[Dataset entries]
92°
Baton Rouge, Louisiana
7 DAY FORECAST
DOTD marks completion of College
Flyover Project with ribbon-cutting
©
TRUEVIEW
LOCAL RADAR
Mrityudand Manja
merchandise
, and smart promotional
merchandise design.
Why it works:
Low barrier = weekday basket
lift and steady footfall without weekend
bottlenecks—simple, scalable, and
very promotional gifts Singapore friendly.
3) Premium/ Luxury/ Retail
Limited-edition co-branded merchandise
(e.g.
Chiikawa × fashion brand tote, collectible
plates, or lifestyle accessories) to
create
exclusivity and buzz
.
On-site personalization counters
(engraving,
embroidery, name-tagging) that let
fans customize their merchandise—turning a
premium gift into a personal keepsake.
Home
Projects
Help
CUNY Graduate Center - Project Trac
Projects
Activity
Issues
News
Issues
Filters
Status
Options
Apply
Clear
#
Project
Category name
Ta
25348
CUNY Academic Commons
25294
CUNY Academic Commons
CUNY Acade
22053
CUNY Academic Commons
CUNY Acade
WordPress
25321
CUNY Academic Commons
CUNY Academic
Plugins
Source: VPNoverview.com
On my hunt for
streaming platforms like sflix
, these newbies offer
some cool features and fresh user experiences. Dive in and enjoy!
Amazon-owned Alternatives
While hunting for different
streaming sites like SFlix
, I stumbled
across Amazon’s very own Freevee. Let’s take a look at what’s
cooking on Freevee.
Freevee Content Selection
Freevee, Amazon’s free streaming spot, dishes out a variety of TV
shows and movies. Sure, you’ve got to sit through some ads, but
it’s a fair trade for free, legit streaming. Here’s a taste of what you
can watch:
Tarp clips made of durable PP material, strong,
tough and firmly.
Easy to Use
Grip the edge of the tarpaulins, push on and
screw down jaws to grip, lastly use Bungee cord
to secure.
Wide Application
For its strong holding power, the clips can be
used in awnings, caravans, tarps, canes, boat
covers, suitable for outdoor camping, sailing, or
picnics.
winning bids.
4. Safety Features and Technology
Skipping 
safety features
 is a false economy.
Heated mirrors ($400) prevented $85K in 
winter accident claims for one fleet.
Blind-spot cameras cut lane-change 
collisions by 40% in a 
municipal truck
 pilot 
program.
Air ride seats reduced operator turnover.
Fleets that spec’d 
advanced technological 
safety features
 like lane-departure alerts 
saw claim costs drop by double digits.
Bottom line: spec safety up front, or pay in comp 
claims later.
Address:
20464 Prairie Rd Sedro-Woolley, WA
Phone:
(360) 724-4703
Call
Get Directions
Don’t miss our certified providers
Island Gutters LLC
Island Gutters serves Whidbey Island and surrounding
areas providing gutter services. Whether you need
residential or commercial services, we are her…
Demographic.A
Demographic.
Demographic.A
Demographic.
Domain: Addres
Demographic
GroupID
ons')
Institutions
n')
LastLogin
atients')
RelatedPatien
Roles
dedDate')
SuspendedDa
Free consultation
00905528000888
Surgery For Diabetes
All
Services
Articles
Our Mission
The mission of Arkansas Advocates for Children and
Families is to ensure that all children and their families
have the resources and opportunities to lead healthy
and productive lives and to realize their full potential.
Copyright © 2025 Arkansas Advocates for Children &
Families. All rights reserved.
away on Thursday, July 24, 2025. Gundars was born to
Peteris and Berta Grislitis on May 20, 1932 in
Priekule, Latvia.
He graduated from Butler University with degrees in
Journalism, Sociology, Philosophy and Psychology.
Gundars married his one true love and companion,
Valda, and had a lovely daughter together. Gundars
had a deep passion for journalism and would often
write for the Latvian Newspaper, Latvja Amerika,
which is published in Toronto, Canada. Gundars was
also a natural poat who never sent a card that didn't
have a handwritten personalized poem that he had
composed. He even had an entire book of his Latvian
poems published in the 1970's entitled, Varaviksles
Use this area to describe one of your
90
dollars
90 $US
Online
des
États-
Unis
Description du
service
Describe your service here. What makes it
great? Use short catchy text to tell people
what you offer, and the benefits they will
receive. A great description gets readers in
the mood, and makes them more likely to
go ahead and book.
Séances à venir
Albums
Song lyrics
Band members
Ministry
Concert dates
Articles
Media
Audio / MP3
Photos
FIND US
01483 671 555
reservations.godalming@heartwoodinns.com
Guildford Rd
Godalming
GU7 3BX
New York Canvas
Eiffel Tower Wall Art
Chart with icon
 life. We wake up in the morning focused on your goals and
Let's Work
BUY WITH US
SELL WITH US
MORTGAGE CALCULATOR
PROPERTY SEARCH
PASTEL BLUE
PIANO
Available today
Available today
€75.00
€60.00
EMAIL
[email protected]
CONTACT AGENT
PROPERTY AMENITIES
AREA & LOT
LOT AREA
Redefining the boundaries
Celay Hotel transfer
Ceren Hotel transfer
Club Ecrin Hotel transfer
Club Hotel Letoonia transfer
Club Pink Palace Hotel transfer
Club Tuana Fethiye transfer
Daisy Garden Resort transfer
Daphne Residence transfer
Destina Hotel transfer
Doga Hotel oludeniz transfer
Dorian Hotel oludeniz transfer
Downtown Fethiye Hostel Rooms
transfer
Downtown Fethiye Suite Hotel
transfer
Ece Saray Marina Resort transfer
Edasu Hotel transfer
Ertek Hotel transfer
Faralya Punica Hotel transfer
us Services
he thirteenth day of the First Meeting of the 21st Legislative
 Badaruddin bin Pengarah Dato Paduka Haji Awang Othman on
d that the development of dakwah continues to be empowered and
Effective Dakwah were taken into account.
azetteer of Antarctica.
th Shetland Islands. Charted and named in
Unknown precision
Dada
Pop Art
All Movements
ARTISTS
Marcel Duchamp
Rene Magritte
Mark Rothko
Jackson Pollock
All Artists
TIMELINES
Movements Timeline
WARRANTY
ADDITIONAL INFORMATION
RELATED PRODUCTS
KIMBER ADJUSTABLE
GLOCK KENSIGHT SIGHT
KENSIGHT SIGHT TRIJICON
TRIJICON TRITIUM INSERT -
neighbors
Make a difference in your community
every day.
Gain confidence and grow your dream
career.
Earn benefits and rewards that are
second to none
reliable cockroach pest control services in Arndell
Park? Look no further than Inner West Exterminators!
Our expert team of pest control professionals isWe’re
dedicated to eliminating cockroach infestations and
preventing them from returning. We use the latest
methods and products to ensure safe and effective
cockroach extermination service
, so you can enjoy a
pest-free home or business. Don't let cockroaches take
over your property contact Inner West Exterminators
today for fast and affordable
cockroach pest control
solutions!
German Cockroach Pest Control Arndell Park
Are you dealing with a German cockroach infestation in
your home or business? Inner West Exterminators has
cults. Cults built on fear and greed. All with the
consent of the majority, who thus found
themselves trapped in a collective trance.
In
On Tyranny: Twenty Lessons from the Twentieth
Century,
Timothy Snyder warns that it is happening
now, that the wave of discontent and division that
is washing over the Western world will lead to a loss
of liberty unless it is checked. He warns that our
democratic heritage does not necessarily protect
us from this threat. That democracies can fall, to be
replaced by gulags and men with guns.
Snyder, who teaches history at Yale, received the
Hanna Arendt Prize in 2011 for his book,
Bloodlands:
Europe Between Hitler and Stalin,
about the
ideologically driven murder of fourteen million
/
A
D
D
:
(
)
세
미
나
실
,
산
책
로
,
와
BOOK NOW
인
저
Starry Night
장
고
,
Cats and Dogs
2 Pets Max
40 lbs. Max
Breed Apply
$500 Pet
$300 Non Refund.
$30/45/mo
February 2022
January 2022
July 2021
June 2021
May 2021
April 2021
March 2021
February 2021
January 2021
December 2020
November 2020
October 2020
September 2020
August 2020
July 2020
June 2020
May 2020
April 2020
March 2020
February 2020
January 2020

# What this task involves
Go through the entries above and count each line that contains the string "Snyder". Reply only with the total.

# Answer area
2